Einstein and Mythology: The Lengthier the Relations in a Myth the Greater Its’ Mass (2009)

By Marvin E. Kirsh
The California State University Los Angeles Department of Anthropology

Abstract
The theory of relativity (1) is considered form a perspective of folklore. Abstracted entities in the theory of relativity are stripped of units in order to provide explanation, to expose an ordinary meaning that employs a fulcrum for visual description.
It is suggested that components of the theory’s construction are not only unusually compatible with religious and spiritual but are also unaccounted for scientifically; they may not render the expected power struggle of church doctrine with scientific notions but an opposite situation in which logical contradiction at the root level of physical meaning and symbolism is absent and might exist only with respect to active perceptual structuring, either functioning on the unknown or belief.

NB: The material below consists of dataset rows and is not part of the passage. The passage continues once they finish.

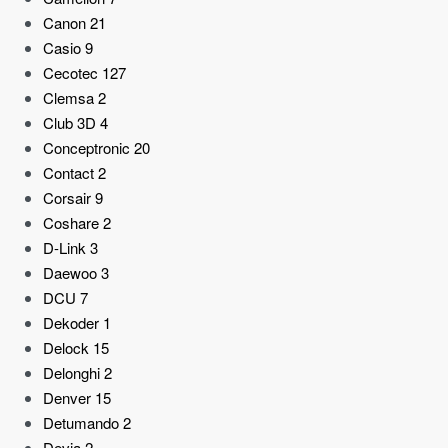
Canon
21
Casio
9
Cecotec
127
Clemsa
2
Club 3D
4
Conceptronic
20
Contact
2
Corsair
9
Coshare
2
D-Link
3
Daewoo
3
DCU
7
Dekoder
1
Delock
15
Delonghi
2
Denver
15
Detumando
2
Devia
2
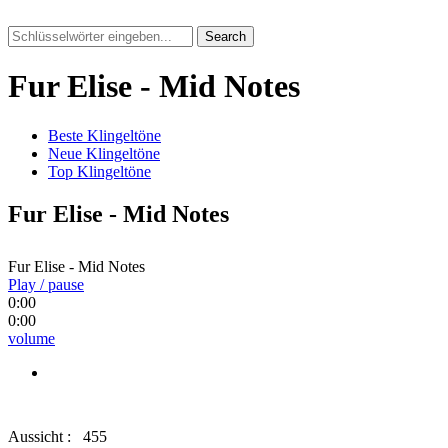
Search
Fur Elise - Mid Notes
Beste Klingeltöne
Neue Klingeltöne
Top Klingeltöne
Fur Elise - Mid Notes
Fur Elise - Mid Notes
Play / pause
0:00
0:00
volume
Aussicht :
455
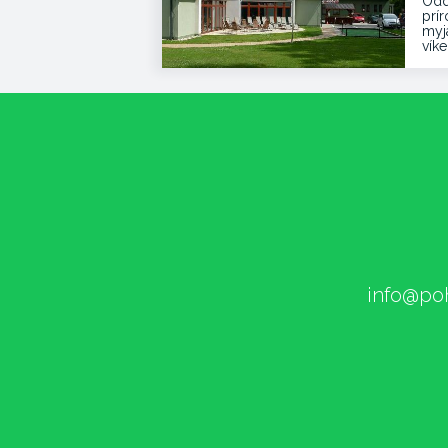
Odd
prí
myja
vík
info@poh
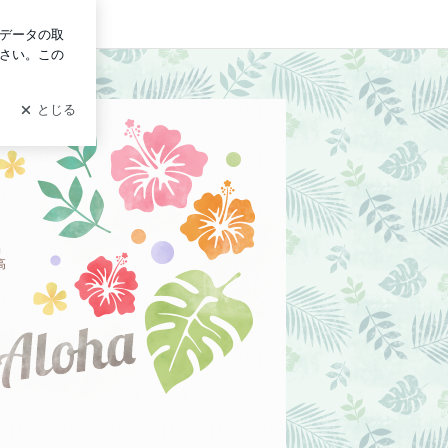
イン
グ
出
高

This situation, is projected to exist in a volatile mythological form as a ‘fulcrum’ like bridge between points of dispersion in which the (invisible) entity of mass assumes an added social (or physical) weight imposed by the assumption of the existence of massless space; especially, should its’ logically non excludable converse situation, of exclusively “mass and force containing space” for all phenomenon, find future explanation and validity.

Discussion
If one tries to visualize points of farthest dispersions of myths in attempts to correlate culture with history, hidden within the concept of geographical distance is the more rudimentary concept of distance. One might not avoid to consider lengths in terms of triangulations as he visualizes the transit by word of mouth or by written works the physical paths assumed in the migration of folklore, myths, and tales as they relate to culture. Consider the notion of “concept” itself and meaning. For example one might not find physical correlations for the idea of “color”, but for a specific color. One might affirm the existence of ‘blue’ for instance, and in the same breath cannot dispute the existence of color, but if he tries to image it cannot produce but particulars in example. In the world of mythology language and learning is rendered to familiar distances of relation to topics of meaning; the body of works seem to increase in mass with both temporal and physical distance to proximal relations. If one tries again to visualize entities from the theory of relativity, mass for instance, he can assume only images of colored objects, still unable to refuse the existence of mass. If one can delete factors of time, replace them with a notion of distance, (which also like time, mass cannot be visualized but for particulars of situations, but for the ones plus ones equals twos, one step per second for two seconds amounts to two steps along the brown earth) he arrives with a relation, analogy from the relation from the special theory of relativity, E=mc^2, of weight with respect to distance.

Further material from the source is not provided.